The pain became too much; time for Terry Francona to get healthy – Terry Pluto


CLEVELAND, Ohio – Maybe now he can start to heal.

That’s what I was thinking when the Tribe’s Terry Francona announced he has to step down as manager for the rest of he season due to health reasons. Coach DeMarlo Hale will take over as interim manager.

You could hear the gut-churning agony in his voice as he talked about last weekend when he missed two games due to an illness.

“I was over-done,” he said. “I got sick.”

Francona rarely mentions his health, unless it’s in a press conference where he has to explain why he’s not managing. A year ago, he missed 46 games in the 60-game season due to various health issues. His plan was to get stronger and come back better in 2021.

But he was attacked by a staph infection in his big toe, leading to several surgeries. He opened spring training on crutches, and then progressed to a walking boot.

“Everything I do is hard,” he said. “It’s getting to the airport or getting to the clubhouse. You’ve seen me taking pitchers out, that’s not even easy.”

BACK TO THE HOSPITAL

Francona said he plans to have a hip replacement on Monday, something he admits he should have done a year ago.

If the hip surgery goes well, then about six weeks later he’ll have a rod put in his foot. That’s yet another surgery. And Friday, he said he’s going into Cleveland Clinic “because of my blood issues in the past” as they prepare him for Monday’s surgery.

“I went as far as I could,” said Francona.

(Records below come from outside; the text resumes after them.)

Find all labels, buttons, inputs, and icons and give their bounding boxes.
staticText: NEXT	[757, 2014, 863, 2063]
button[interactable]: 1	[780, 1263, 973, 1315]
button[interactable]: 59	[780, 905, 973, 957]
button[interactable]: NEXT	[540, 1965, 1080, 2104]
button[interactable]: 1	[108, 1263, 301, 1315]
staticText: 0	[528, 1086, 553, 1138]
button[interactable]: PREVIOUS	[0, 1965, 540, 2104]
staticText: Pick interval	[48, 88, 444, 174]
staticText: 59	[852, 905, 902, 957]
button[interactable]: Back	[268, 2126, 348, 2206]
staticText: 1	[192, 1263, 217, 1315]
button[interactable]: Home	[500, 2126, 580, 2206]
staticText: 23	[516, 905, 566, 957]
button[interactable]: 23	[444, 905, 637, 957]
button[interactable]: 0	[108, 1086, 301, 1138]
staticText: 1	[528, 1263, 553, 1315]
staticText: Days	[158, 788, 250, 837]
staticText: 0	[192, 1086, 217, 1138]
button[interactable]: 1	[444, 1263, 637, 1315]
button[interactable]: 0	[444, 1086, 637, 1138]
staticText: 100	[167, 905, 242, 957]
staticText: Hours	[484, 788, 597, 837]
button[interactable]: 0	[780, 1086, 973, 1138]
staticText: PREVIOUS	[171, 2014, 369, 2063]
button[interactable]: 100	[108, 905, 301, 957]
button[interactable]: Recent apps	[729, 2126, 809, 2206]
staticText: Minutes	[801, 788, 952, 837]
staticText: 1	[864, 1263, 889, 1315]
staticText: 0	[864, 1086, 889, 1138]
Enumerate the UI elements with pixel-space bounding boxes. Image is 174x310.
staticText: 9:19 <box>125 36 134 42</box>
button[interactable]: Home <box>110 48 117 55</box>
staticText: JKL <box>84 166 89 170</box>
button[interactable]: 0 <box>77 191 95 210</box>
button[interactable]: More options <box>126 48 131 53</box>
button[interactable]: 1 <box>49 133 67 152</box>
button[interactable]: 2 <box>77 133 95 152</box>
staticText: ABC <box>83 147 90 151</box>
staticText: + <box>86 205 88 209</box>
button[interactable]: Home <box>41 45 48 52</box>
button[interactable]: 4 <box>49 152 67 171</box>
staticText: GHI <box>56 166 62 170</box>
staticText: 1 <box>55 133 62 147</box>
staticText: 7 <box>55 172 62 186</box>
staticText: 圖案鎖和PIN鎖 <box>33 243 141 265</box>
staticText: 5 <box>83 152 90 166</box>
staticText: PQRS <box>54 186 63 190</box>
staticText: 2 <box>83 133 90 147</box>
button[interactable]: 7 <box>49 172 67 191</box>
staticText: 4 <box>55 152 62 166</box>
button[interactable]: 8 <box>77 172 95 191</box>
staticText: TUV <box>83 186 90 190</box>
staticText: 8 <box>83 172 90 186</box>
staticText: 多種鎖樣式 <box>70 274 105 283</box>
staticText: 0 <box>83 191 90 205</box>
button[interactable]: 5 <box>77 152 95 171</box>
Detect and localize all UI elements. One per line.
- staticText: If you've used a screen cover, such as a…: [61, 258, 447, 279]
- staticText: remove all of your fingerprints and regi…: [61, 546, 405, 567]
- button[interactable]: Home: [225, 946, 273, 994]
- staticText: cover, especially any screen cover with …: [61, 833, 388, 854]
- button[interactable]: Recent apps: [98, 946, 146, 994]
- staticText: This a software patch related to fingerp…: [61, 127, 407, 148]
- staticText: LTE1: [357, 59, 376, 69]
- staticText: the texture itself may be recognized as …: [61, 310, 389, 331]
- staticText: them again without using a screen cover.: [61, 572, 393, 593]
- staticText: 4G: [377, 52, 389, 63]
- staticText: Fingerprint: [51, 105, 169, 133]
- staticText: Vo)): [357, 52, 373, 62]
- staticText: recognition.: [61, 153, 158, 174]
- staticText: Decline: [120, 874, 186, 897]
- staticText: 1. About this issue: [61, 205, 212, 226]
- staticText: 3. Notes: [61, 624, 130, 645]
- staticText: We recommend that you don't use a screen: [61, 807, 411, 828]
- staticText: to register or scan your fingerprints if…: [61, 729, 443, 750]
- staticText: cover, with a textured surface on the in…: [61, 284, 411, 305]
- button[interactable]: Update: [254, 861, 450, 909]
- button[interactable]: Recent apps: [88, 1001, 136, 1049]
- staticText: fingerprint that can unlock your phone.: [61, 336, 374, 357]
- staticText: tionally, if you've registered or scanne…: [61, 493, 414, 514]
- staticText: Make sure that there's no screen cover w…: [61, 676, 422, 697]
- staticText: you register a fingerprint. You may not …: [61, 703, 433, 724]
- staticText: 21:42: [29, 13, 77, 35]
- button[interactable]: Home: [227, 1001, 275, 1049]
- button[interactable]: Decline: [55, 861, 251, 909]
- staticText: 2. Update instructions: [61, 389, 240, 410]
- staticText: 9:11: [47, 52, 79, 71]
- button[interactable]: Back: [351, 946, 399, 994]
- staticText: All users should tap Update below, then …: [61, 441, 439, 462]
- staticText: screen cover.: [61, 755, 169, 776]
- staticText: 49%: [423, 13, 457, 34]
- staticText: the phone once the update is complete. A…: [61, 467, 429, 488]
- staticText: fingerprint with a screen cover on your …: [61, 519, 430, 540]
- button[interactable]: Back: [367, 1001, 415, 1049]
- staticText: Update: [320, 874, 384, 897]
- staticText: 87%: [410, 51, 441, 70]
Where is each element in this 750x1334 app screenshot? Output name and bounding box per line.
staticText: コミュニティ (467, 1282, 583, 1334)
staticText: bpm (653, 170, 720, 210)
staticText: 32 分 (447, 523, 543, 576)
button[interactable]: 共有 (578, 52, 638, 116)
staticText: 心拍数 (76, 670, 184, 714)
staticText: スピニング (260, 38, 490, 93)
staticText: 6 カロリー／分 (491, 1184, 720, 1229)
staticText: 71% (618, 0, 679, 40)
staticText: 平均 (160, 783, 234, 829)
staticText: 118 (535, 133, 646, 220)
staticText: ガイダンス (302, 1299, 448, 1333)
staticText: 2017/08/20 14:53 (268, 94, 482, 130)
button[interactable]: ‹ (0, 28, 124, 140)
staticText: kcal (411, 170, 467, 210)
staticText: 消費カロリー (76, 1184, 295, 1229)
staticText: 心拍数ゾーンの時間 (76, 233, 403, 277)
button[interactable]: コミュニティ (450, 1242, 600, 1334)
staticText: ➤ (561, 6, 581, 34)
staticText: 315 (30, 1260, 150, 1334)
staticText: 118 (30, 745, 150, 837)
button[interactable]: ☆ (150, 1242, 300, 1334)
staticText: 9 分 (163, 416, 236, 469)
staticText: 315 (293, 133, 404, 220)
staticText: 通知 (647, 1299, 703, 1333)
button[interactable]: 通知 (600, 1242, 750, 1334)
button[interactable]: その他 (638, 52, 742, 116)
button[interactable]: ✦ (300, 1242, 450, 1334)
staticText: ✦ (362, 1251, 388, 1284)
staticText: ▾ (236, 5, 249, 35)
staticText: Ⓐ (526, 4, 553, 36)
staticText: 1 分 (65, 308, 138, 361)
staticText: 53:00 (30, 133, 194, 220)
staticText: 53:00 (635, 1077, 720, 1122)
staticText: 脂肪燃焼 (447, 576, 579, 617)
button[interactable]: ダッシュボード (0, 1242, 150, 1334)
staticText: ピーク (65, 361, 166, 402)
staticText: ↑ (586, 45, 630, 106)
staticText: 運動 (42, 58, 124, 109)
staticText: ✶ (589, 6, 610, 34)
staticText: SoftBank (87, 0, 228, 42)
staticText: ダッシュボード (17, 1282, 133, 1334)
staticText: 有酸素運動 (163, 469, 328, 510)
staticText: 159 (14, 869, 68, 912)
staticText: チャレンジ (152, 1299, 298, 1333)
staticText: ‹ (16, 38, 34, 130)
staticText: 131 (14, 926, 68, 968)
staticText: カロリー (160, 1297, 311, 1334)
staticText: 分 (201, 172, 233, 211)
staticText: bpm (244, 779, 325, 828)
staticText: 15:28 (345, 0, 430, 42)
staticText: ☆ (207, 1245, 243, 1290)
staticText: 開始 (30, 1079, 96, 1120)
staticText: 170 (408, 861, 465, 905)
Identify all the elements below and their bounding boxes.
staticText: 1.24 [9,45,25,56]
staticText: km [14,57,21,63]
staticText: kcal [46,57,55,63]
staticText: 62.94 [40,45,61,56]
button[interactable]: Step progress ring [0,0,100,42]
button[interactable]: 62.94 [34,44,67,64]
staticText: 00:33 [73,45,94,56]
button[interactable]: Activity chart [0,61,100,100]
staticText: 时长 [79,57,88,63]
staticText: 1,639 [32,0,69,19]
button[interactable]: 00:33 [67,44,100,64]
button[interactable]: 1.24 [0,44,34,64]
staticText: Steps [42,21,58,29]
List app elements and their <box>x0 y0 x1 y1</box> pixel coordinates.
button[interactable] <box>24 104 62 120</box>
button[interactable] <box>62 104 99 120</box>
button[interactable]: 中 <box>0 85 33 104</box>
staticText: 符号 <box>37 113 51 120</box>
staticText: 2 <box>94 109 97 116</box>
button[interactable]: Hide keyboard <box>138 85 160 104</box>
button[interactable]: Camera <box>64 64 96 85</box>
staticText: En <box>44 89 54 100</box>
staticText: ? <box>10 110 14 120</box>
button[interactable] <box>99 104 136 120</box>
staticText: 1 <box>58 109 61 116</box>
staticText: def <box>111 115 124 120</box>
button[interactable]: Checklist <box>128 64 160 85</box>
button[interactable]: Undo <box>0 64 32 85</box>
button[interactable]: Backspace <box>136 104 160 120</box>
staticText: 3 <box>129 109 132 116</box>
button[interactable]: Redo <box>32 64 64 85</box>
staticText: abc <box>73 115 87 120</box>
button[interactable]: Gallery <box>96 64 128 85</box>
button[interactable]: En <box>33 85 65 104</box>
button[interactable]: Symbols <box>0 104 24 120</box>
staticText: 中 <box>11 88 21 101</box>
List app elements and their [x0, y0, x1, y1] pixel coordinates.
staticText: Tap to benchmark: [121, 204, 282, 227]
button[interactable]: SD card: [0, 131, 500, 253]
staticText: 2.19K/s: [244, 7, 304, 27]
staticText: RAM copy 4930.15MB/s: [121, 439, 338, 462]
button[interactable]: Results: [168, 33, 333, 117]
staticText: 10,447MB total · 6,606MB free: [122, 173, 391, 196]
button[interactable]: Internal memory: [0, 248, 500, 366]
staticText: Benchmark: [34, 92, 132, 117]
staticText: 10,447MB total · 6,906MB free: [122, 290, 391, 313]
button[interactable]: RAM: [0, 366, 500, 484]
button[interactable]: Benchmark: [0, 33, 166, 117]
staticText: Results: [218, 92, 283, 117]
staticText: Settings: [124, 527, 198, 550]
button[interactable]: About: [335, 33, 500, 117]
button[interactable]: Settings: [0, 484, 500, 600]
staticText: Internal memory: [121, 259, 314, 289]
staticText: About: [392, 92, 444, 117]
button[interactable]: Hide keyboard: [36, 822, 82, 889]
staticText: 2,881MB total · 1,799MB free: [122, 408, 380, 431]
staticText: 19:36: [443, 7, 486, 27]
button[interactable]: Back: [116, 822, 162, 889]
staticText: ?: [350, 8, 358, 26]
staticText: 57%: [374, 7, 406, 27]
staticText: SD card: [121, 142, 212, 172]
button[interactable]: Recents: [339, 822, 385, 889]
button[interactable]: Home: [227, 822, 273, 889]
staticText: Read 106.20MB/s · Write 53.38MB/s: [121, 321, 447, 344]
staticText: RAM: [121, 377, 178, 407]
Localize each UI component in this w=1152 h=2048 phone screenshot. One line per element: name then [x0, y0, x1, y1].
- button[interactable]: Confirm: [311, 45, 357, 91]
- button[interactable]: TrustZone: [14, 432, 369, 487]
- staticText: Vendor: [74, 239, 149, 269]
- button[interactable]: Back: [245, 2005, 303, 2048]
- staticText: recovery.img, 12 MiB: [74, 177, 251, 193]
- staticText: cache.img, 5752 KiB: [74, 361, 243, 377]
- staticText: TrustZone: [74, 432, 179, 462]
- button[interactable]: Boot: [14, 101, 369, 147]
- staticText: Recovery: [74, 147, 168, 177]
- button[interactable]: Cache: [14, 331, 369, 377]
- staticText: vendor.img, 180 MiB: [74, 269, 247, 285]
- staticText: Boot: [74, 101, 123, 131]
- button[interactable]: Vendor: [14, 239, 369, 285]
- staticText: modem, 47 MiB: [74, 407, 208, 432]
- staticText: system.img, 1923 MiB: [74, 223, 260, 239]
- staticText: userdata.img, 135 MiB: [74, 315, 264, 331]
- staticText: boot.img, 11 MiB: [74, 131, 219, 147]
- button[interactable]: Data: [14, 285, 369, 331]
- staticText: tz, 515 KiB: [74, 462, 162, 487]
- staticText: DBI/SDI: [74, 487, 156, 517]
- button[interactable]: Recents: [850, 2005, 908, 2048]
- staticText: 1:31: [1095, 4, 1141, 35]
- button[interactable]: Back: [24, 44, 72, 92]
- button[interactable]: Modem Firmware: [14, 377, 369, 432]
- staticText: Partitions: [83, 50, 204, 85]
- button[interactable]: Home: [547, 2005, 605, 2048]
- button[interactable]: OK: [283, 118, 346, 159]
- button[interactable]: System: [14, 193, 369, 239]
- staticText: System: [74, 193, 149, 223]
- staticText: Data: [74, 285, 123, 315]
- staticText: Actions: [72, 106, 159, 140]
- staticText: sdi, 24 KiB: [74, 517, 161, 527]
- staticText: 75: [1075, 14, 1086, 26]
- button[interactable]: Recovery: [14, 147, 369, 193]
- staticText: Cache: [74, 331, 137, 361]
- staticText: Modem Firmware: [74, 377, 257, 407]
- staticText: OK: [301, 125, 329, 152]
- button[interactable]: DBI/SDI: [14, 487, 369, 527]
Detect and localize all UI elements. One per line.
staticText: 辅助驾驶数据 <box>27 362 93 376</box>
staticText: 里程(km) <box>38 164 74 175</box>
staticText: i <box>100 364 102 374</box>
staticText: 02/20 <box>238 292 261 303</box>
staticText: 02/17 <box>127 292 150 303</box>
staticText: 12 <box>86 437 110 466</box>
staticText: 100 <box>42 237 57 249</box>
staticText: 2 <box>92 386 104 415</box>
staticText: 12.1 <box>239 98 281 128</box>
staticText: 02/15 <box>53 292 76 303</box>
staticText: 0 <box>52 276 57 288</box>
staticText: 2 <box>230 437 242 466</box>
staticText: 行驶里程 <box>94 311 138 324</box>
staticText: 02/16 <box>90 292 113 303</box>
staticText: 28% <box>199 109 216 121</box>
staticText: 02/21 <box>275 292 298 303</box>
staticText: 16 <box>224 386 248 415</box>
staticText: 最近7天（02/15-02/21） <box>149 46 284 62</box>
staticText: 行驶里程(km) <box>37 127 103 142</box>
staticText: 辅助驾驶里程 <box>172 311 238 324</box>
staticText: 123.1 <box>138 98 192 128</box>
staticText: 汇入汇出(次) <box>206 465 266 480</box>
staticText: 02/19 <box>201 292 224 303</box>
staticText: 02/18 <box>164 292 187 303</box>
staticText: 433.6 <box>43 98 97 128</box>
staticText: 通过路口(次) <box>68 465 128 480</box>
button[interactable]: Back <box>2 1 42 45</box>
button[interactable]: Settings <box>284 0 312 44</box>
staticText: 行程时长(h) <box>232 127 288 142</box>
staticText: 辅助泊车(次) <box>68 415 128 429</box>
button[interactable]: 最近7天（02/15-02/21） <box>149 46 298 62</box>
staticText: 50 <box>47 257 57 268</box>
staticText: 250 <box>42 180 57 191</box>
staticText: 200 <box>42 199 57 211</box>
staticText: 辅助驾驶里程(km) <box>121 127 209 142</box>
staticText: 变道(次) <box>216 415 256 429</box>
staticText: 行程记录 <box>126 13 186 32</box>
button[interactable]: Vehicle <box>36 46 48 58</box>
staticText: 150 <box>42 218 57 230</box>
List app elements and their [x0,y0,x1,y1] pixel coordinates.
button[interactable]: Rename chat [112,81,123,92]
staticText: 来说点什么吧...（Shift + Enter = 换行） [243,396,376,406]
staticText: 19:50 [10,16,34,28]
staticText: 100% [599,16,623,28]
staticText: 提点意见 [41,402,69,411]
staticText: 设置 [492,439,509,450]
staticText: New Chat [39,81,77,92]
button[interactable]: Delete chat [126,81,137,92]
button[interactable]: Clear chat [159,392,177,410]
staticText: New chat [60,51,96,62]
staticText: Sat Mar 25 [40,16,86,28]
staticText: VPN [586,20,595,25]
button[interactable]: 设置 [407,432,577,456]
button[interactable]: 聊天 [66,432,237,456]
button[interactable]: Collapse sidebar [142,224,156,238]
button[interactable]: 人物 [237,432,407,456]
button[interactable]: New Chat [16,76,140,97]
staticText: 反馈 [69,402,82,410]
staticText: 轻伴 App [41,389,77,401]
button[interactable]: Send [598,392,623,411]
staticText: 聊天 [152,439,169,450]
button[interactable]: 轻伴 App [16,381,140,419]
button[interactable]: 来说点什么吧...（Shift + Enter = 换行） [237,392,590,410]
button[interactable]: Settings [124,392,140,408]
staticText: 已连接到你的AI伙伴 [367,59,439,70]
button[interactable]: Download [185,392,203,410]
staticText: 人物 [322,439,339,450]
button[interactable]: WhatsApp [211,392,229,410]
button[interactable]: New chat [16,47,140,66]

No, he went farther than he should.

The pain became too much; time for Terry Francona to get healthy – Terry Pluto

Cleveland Indians bench coach DeMarlo Hale watches the game with Manager Terry Francona. Hale now takes over for the rest of the season. AP

HE’S BATTLED PAIN FOR DECADES

At the start of spring training, Francona said he had “nine or 10″ surgeries since the calendar turned to 2020. A few years ago, he told me about having “about 30 surgeries” since he became a first-round pick by the old Montreal Expos in 1980.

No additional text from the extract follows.